Running north-west as Barrhead Road, it has stretches of single and dual carriageway as it passes Hunterhill and Blackhall, meeting the split dual carriageway A761 (Gordon Street). This road continues eastwards as the A726 onto Mill Street to skirt around the centre of the town, crossing over the White Cart Water on the Hammills Bridge (the northbound road also continues as the unclassified Bridge Street and crosses the river via Abbey Bridge). It too turns north at Paisley Police Office / Lagoon Leisure Centre, meeting Gauze Street from the west which continues on to become Glasgow Road, restarting the A761 (this continues into central Glasgow as Paisley Road West). At St Mirin's Cathedral, the A726 turns west as Incle Street, then splits before passing under the Ayrshire Coast Line / Inverclyde Line railway tracks near Paisley Gilmour Street railway station, merging again at St James Street beside Paisley Sheriff Court. The intervening westbound lanes directly pass the station as Weir Street and Old Sneddon Street, while the eastbound lanes (as described in that direction of travel from the court) are initially unnamed before crossing the White Cart again, then become Niddry Street where they meet the start of the A741 which heads north to Renfrew – left lanes become its northbound carriageway, while right lanes feed the southbound Renfrew Road, designated as the A726 for a short distance until passing under the railway.

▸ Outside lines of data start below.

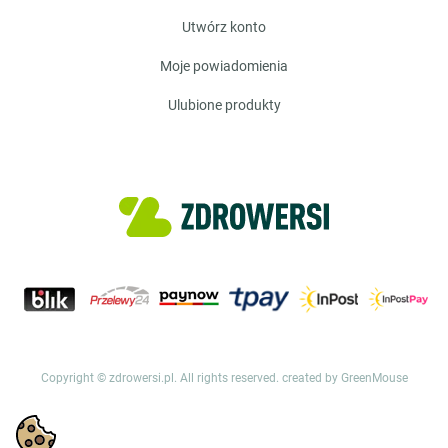
utwórz konto
moje powiadomienia
ulubione produkty
Copyright © zdrowersi.pl. All rights reserved.
created by GreenMouse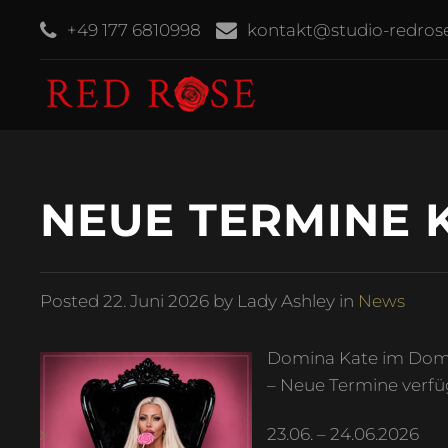
+49 177 6810998
kontakt@studio-redros
NEUE TERMINE 
Posted
22. Juni 2026
by Lady Ashley in
News
Domina Kate im Dom
– Neue Termine verfü
23.06. – 24.06.2026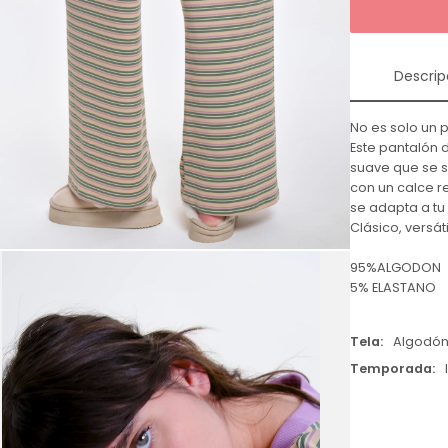
Descrip
No es solo un p
Este pantalón 
suave que se si
con un calce r
se adapta a tu
Clásico, versát
95%ALGODON
5% ELASTANO
Tela
Algodó
Temporada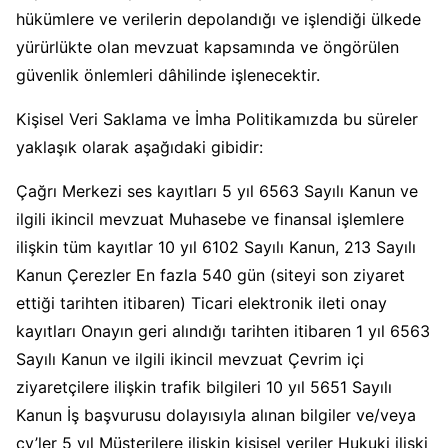
hükümlere ve verilerin depolandığı ve işlendiği ülkede
yürürlükte olan mevzuat kapsamında ve öngörülen
güvenlik önlemleri dâhilinde işlenecektir.
Kişisel Veri Saklama ve İmha Politikamızda bu süreler
yaklaşık olarak aşağıdaki gibidir:
Çağrı Merkezi ses kayıtları 5 yıl 6563 Sayılı Kanun ve
ilgili ikincil mevzuat Muhasebe ve finansal işlemlere
ilişkin tüm kayıtlar 10 yıl 6102 Sayılı Kanun, 213 Sayılı
Kanun Çerezler En fazla 540 gün (siteyi son ziyaret
ettiği tarihten itibaren) Ticari elektronik ileti onay
kayıtları Onayın geri alındığı tarihten itibaren 1 yıl 6563
Sayılı Kanun ve ilgili ikincil mevzuat Çevrim içi
ziyaretçilere ilişkin trafik bilgileri 10 yıl 5651 Sayılı
Kanun İş başvurusu dolayısıyla alınan bilgiler ve/veya
cv’ler 5 yıl Müşterilere ilişkin kişisel veriler Hukuki ilişki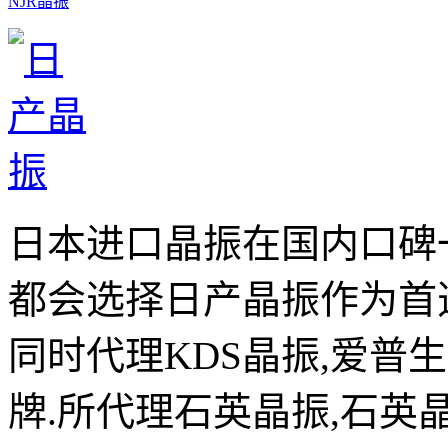
NJR晶振
日本进口晶振在国内口碑
都会选择日产晶振作为首
同时代理KDS晶振,爱普
牌.所代理石英晶振,石英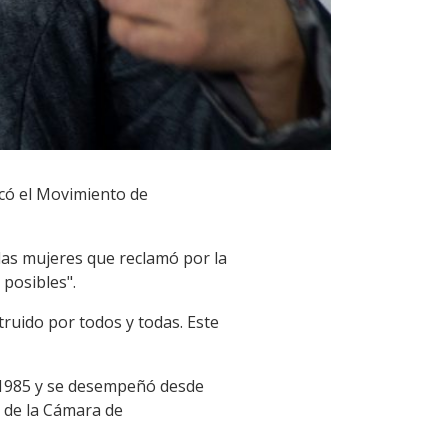
icó el Movimiento de
las mujeres que reclamó por la
 posibles".
truido por todos y todas. Este
 1985 y se desempeñó desde
a de la Cámara de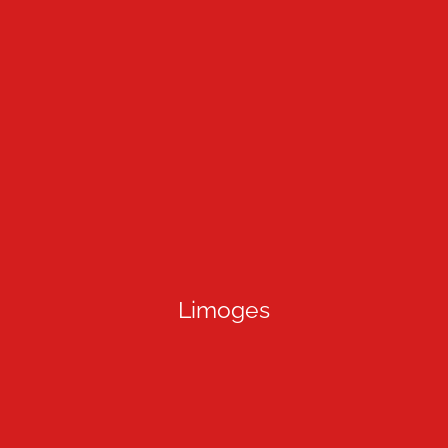
Limoges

While St James Street continues west as the B775 (Underwood Road), the A726 turns sharply north as Caledonia Street then north-west as Greenock Road, becoming dual carriageway just prior to the St James Playing Fields, which it skirts around before passing under the elevated lanes of the start/end of the A737 (towards Linwood, Johnstone and North Ayrshire. It then reaches the St James Interchange, Junction 29 of the M8 motorway, also offering access to the A737 and to Glasgow International Airport. It continues on the north side of the interchange as Barnsford Road which runs around the western perimeter of the airport, then passes some fields and crosses the Black Cart Water and the isolated Inchinnan Business Park, meeting the A8 (Greenock Road) at Red Smiddy Roundabout.

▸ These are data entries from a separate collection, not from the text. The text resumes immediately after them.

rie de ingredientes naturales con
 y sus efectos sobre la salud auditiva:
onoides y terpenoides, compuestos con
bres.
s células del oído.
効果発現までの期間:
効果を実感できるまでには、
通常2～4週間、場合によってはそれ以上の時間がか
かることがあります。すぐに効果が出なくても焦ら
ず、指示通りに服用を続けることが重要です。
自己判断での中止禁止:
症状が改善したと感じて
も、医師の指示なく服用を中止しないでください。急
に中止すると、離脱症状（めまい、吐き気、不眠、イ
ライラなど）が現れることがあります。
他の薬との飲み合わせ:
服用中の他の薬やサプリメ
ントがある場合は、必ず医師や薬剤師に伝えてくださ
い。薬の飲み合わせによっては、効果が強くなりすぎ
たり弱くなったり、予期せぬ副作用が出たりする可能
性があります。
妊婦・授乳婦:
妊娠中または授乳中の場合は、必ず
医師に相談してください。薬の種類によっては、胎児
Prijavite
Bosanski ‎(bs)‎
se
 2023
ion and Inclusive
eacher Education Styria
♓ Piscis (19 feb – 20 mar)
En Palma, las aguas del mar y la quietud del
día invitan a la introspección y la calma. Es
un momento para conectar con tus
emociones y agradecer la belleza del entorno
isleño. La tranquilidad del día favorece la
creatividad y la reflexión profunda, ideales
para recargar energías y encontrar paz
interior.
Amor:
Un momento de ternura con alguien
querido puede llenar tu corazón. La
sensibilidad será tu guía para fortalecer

The A8 heads west while the A726 continues north to Erskine, running as a 'spine road' through the centre of the town with no properties directly on it (provisions were made to upgrade it to dual carriageway if required, but the town did not expand as originally envisaged); a roundabout serves the central shopping centre and Park Mains High School. To the north of Erskine the road turns westwards, finally terminating at the twin feeder roundabouts (known as the 'Spectacles') for the only junction of the short M898 motorway, connecting either to the Erskine Bridge across the River Clyde to West Dunbartonshire and the A82, or onto the M8 at Junction 30. The road continues as the B815 into Bishopton where it meets the A8.